Data to examine START

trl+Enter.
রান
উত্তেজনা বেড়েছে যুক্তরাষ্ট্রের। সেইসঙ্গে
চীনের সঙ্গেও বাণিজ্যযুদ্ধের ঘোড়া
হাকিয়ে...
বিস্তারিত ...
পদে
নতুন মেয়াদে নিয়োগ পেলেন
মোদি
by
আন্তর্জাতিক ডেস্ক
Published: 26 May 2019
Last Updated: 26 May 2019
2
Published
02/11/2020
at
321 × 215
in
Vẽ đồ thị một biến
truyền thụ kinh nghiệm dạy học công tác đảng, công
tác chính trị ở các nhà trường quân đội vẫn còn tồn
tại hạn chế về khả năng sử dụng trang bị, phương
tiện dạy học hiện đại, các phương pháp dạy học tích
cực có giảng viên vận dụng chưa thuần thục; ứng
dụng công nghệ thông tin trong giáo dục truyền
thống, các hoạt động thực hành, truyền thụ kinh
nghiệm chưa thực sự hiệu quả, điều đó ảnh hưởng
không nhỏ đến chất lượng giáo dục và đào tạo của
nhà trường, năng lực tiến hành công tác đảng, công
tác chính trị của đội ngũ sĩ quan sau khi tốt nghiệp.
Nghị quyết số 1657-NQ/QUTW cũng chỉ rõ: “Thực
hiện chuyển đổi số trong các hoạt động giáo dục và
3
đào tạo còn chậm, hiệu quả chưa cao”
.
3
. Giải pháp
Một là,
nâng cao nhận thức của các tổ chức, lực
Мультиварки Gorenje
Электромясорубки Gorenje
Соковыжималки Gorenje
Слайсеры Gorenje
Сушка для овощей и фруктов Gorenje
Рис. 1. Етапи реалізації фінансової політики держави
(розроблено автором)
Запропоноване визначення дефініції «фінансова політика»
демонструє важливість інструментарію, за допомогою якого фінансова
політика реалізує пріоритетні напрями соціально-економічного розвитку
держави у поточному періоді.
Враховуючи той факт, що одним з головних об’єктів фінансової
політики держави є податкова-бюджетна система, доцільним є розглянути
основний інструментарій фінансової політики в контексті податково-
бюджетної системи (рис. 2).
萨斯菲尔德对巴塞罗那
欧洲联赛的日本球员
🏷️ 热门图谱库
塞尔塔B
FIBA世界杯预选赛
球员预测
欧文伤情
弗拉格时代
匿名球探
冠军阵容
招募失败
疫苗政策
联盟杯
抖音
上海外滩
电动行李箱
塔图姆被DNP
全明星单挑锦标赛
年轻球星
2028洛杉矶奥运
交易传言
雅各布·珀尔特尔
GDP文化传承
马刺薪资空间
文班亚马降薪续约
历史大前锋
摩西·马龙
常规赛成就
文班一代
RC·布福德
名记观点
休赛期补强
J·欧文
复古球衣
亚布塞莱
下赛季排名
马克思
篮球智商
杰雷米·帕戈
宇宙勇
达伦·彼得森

Data to examine END
Data to examine START

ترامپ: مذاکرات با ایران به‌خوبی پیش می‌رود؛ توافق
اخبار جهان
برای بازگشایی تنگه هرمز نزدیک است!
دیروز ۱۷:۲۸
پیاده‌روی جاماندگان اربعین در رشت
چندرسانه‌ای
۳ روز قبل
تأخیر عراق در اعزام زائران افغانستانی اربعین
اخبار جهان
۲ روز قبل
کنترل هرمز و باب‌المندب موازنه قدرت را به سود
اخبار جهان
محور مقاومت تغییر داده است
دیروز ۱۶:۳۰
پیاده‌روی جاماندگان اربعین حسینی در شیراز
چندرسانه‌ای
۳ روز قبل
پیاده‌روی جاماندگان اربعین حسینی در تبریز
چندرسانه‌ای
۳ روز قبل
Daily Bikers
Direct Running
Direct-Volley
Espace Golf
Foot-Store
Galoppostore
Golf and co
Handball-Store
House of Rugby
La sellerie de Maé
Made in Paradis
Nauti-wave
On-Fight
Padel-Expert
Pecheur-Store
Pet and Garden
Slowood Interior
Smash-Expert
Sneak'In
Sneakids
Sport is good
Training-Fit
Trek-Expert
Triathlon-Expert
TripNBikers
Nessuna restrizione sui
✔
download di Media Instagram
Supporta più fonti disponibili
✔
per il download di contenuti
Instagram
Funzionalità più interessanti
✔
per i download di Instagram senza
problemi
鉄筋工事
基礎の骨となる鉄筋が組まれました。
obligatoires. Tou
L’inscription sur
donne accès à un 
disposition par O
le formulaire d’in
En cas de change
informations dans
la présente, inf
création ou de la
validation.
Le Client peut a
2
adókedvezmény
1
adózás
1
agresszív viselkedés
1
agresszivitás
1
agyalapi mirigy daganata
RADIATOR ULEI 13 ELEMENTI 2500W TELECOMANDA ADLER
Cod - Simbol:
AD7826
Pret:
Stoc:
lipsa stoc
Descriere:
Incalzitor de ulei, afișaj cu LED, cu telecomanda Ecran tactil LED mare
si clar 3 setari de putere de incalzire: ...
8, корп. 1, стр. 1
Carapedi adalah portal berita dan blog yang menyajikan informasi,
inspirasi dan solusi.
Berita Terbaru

Data to examine END
Data to examine START

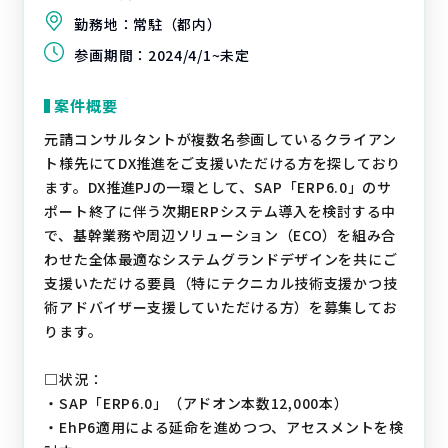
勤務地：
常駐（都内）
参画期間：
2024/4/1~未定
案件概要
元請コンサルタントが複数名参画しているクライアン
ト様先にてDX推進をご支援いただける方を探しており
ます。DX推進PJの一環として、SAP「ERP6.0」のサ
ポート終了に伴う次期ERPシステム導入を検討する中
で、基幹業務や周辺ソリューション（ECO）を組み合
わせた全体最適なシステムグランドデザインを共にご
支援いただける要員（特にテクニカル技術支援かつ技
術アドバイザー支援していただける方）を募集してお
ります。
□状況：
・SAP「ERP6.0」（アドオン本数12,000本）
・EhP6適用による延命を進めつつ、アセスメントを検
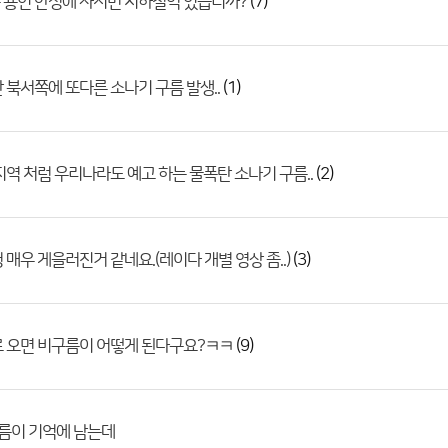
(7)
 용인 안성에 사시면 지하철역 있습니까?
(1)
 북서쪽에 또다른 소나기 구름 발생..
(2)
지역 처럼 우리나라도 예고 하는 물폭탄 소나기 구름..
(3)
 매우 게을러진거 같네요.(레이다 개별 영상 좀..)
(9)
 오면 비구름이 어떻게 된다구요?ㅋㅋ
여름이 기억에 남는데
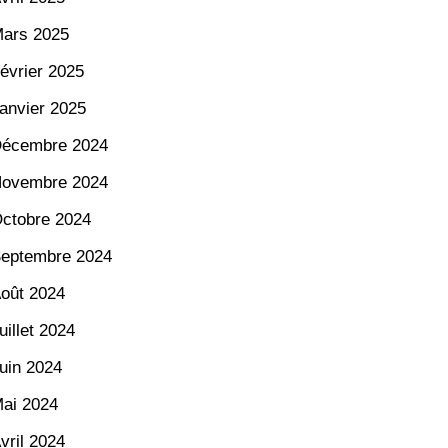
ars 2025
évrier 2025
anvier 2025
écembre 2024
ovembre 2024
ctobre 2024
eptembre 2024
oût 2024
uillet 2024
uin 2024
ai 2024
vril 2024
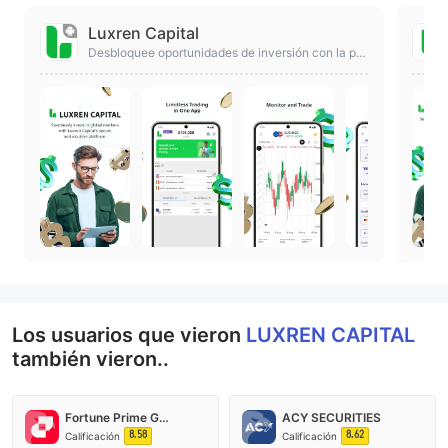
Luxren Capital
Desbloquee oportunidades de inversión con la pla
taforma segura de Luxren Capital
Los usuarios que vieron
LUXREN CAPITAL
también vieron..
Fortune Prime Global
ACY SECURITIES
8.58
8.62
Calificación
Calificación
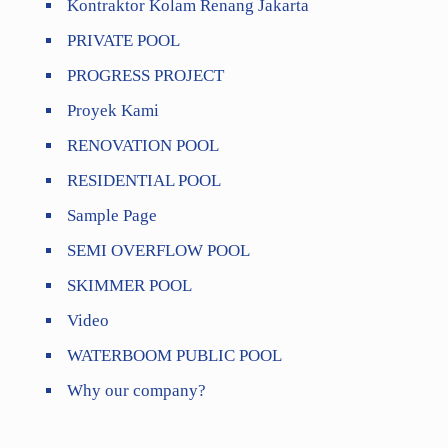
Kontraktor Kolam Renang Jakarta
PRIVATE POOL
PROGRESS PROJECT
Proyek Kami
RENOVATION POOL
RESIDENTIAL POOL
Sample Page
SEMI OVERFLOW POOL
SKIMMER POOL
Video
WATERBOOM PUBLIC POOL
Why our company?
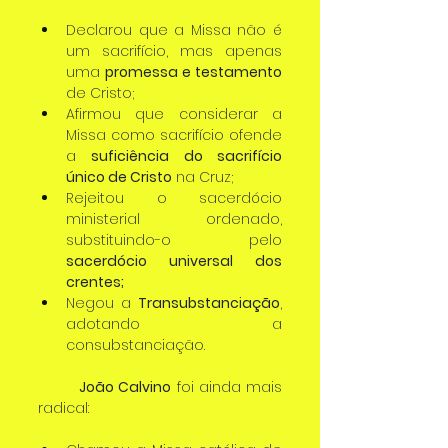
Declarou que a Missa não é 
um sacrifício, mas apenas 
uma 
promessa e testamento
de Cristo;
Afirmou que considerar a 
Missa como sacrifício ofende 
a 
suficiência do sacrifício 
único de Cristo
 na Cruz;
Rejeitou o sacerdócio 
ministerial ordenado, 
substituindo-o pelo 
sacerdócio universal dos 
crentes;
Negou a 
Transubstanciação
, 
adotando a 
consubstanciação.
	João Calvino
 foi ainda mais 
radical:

Data to examine END

— Task —
Check which lines of the entries hold the word "هرمز", then please give only how many there are.

— Result of this exercise —
2